The manner in which the execution was carried out—hurriedly, secretively, in
the dark of night, in a mockery of any semblance of legal process—only
underscores the lawless and reactionary character of the entire American
enterprise in Iraq.

There were conflicting statements throughout Friday about how and under what
circumstances the death sentence against Hussein, confirmed by an Iraqi
government tribunal December 26, would be carried out. There were continual
communications back and forth between the government of Prime Minister Nouri
al-Maliki, which nominally controlled the judicial proceedings, and the
American military authorities who had physical control of the prisoner and
delivered him to the execution site in the US-controlled Green Zone.

The decision to send Hussein to the gallows was not a judicial but a
political one. It was signaled by al-Maliki himself after the death sentence
was pronounced by a special tribunal on November 5, when the Iraqi prime
minister declared that Hussein would be executed before the New Year. In the
rush to impose the penalty on that timeline, Iraqi officials ignored both
elementary principles of judicial fairness and even their own constitution,
which requires confirmation of a death sentence by the current Iraqi
president, Jalal Talabani.

As Richard Dicker, international justice director of Human Rights Watch,
explained in a column Friday in the *Guardian*, the legal procedure was a
travesty.

"The trial judgment," he wrote, "was not finished when the verdict and
sentence were announced on November 5. The record only became available to
defense lawyers on November 22. According to the tribunal's statute, the
defense attorneys had to file their appeals on December 5, which gave them
less than two weeks to respond to the 300-page trial decision. The appeals
chamber never held a hearing to consider the legal arguments presented as
allowed by Iraqi law. It defies belief that the appeals chamber could fairly
review a 300-page decision together with written submissions by the defense
and consider all the relevant issues in less than three weeks."

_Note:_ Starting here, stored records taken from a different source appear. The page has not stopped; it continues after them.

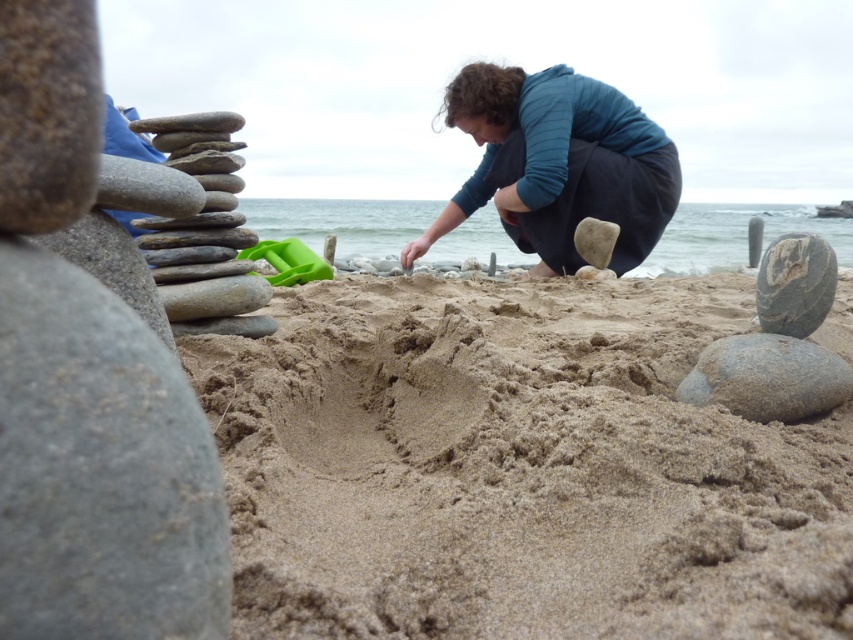 Question: Which of the following is the closest to the observer?

Choices:
 (A) (764, 577)
 (B) (521, 164)

Answer: (A)

Question: In this image, where is smooth gray stones at left located relative to smooth gray rock at right?

Choices:
 (A) below
 (B) above

Answer: (B)

Question: Which point is farther to the camera?

Choices:
 (A) (154, 221)
 (B) (779, 403)
 (C) (579, 160)
 (D) (773, 276)

Answer: (C)

Question: Observing the image, what is the correct spatial positioning of smooth gray stones at left in reference to smooth gray rock at right?

Choices:
 (A) left
 (B) right

Answer: (A)

Question: Among these objects, which one is nearest to the camera?

Choices:
 (A) smooth gray stones at left
 (B) gray smooth rock at lower right

Answer: (B)

Question: Can you confirm if dark blue fabric at center is positioned below smooth gray stones at left?

Choices:
 (A) no
 (B) yes

Answer: (A) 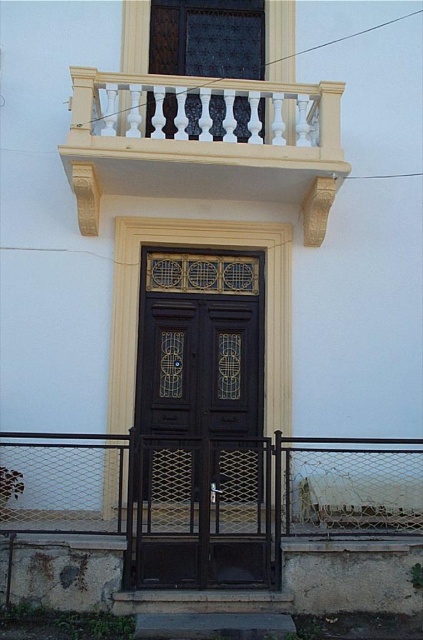 Question: Among these objects, which one is farthest from the camera?

Choices:
 (A) dark wood door at center
 (B) white carved wood balcony at upper center

Answer: (A)

Question: Is dark wood door at center behind white carved wood balcony at upper center?

Choices:
 (A) no
 (B) yes

Answer: (B)

Question: Which point is farther to the camera?

Choices:
 (A) (299, 196)
 (B) (233, 419)

Answer: (A)

Question: Can you confirm if dark wood door at center is thinner than white carved wood balcony at upper center?

Choices:
 (A) no
 (B) yes

Answer: (B)

Question: Is dark wood door at center smaller than white carved wood balcony at upper center?

Choices:
 (A) yes
 (B) no

Answer: (A) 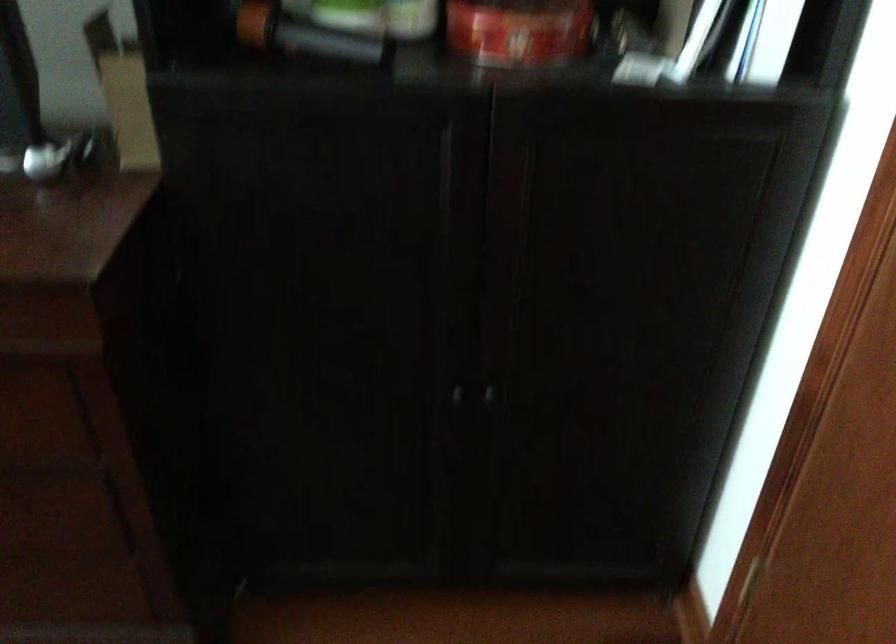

Rather than a tribunal modeled on Nuremberg, where the surviving Nazi
leaders received far more extensive due process rights than were accorded
Hussein, the proceedings in Baghdad resembled a Stalinist or Nazi show
trial, with a puppet judge, a predetermined verdict and a sentence carried
out in the dead of night.

*The political motives*

The most fundamental political motive of the Bush administration is its
desire to kill a major opponent, openly, before the eyes of the world,
simply to demonstrate its ability and will to do so. In the view of the
White House, Saddam is an object lesson to any future opponent of American
imperialism: defy the will of Washington, and his bloody fate could be
yours.

The execution also provides the Bush administration with an event it can
claim as proof of US "success" in Iraq, a diversion from the grisly daily
toll of Iraqi and American deaths. The media coverage of the execution has
largely overshadowed reports on the death toll among US soldiers, which hit
100 in December and will likely top the 3,000 mark for the war as a whole
before the month is out.

The state killing is intended to give at least a short-term political boost
to the beleaguered regime of al-Maliki, which is increasingly unpopular and
unstable. The Bush administration has been pressing al-Maliki to break with
the radical Shiite cleric Moqtada al-Sadr, one of his principal political
allies, and endorse a US-led military crackdown on the Mahdi Army, the
Shiite militia loyal to al-Sadr.

Executing Hussein provides a means for Maliki to burnish his credentials
with the Shiite majority, who suffered most from Hussein's rule, while going
ahead with plans for intensified violence against the predominantly working
class eastern suburbs of Baghdad (Sadr City), a center of Shiite opposition
to the US occupation.

Another important political consideration is that the execution of Hussein
brings the legal proceedings against the former Iraqi leader to an end
before any detailed examination of those crimes in which successive US
governments played a major role. The case of the execution of 148 Shiite men
at Dujail in 1982 was selected to be tried first because the victims were
linked to Dawa, the party of Maliki and the preceding US-backed prime
minister, Ibrahim Jafari, and because there was no direct US involvement.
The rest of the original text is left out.